* [Description of the task]:
Return the records below exactly; pictures stay out.

* [Information given]:
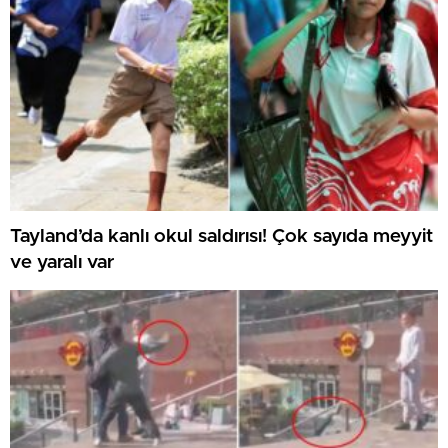
Tayland’da kanlı okul saldırısı! Çok sayıda meyyit
ve yaralı var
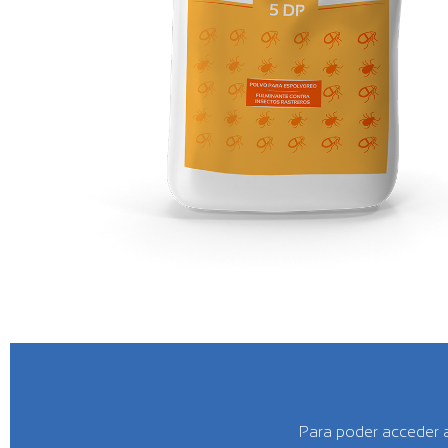
Para poder acceder a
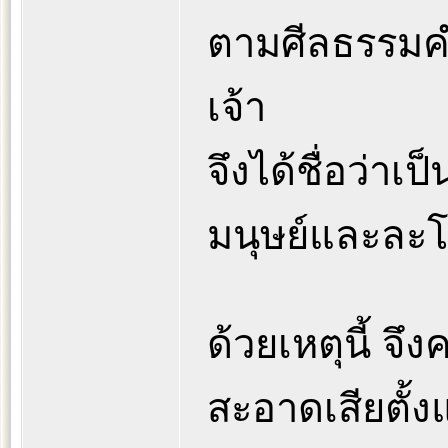
ตามศีลธรรมค
เจ้า
จึงได้ชื่อว่าเป
มนุษย์และละโ
ด้วยเหตุนี้ จ
สะอาดเสียตั้งแต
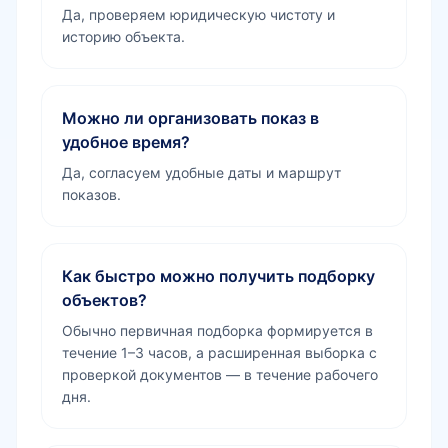
Да, проверяем юридическую чистоту и
историю объекта.
Можно ли организовать показ в
удобное время?
Да, согласуем удобные даты и маршрут
показов.
Как быстро можно получить подборку
объектов?
Обычно первичная подборка формируется в
течение 1–3 часов, а расширенная выборка с
проверкой документов — в течение рабочего
дня.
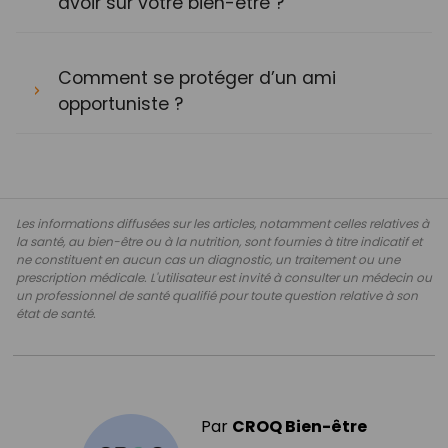
avoir sur votre bien-être ?
Comment se protéger d’un ami
opportuniste ?
Les informations diffusées sur les articles, notamment celles relatives à
la santé, au bien-être ou à la nutrition, sont fournies à titre indicatif et
ne constituent en aucun cas un diagnostic, un traitement ou une
prescription médicale. L'utilisateur est invité à consulter un médecin ou
un professionnel de santé qualifié pour toute question relative à son
état de santé.
Par
CROQ Bien-être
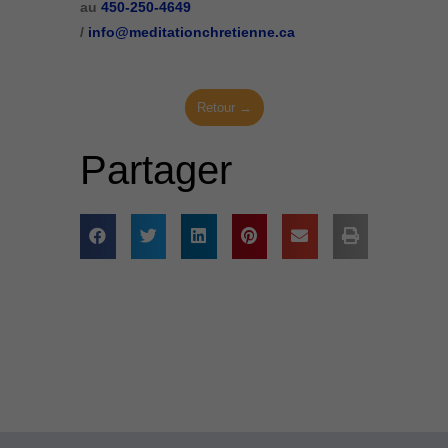
au
450-250-4649
/
info@meditationchretienne.ca
Retour →
Partager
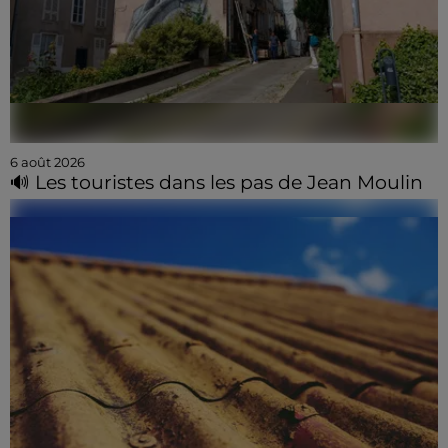
6 août 2026
🔊 Les touristes dans les pas de Jean Moulin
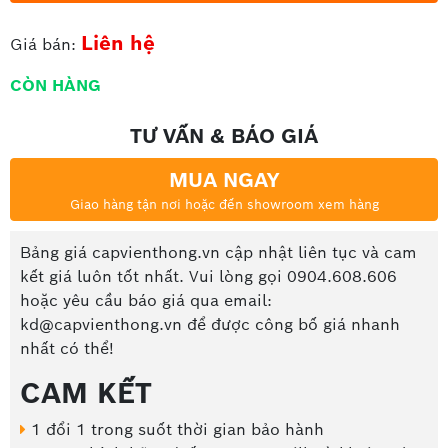
Liên hệ
Giá bán:
CÒN HÀNG
TƯ VẤN & BÁO GIÁ
MUA NGAY
Giao hàng tận nơi hoặc đến showroom xem hàng
Bảng giá capvienthong.vn cập nhật liên tục và cam
kết giá luôn tốt nhất. Vui lòng gọi 0904.608.606
hoặc yêu cầu báo giá qua email:
kd@capvienthong.vn để được công bố giá nhanh
nhất có thể!
CAM KẾT
1 đổi 1 trong suốt thời gian bảo hành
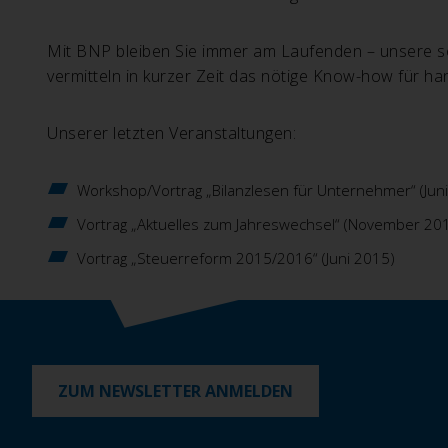
Mit BNP bleiben Sie immer am Laufenden – unsere sor
vermitteln in kurzer Zeit das nötige Know-how für h
Unserer letzten Veranstaltungen:
Workshop/Vortrag „Bilanzlesen für Unternehmer“ (Jun
Vortrag „Aktuelles zum Jahreswechsel“ (November 20
Vortrag „Steuerreform 2015/2016“ (Juni 2015)
ZUM NEWSLETTER ANMELDEN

* [Answer below]:
Tayland’da kanlı okul saldırısı! Çok sayıda meyyit
ve yaralı var
Para poder acceder a
ตามศีลธรรมค
เจ้า
จึงได้ชื่อว่าเป
มนุษย์และละโ
ด้วยเหตุนี้ จ
สะอาดเสียตั้งแต
Да, проверяем юридическую чистоту и
историю объекта.
Можно ли организовать показ в
удобное время?
Да, согласуем удобные даты и маршрут
показов.
Как быстро можно получить подборку
объектов?
Обычно первичная подборка формируется в
течение 1–3 часов, а расширенная выборка с
проверкой документов — в течение рабочего
дня.
avoir sur votre bien-être ?
Comment se protéger d’un ami
opportuniste ?
Les informations diffusées sur les articles, notamment celles relatives à
la santé, au bien-être ou à la nutrition, sont fournies à titre indicatif et
ne constituent en aucun cas un diagnostic, un traitement ou une
prescription médicale. L'utilisateur est invité à consulter un médecin ou
un professionnel de santé qualifié pour toute question relative à son
état de santé.
Par
CROQ Bien-être
au
450-250-4649
/
info@meditationchretienne.ca
Retour →
Partager
6 août 2026
🔊 Les touristes dans les pas de Jean Moulin
Liên hệ
Giá bán:
CÒN HÀNG
TƯ VẤN & BÁO GIÁ
MUA NGAY
Giao hàng tận nơi hoặc đến showroom xem hàng
Bảng giá capvienthong.vn cập nhật liên tục và cam
kết giá luôn tốt nhất. Vui lòng gọi 0904.608.606
hoặc yêu cầu báo giá qua email:
kd@capvienthong.vn để được công bố giá nhanh
nhất có thể!
CAM KẾT
1 đổi 1 trong suốt thời gian bảo hành
Mit BNP bleiben Sie immer am Laufenden – unsere sor
vermitteln in kurzer Zeit das nötige Know-how für h
Unserer letzten Veranstaltungen:
Workshop/Vortrag „Bilanzlesen für Unternehmer“ (Jun
Vortrag „Aktuelles zum Jahreswechsel“ (November 20
Vortrag „Steuerreform 2015/2016“ (Juni 2015)
ZUM NEWSLETTER ANMELDEN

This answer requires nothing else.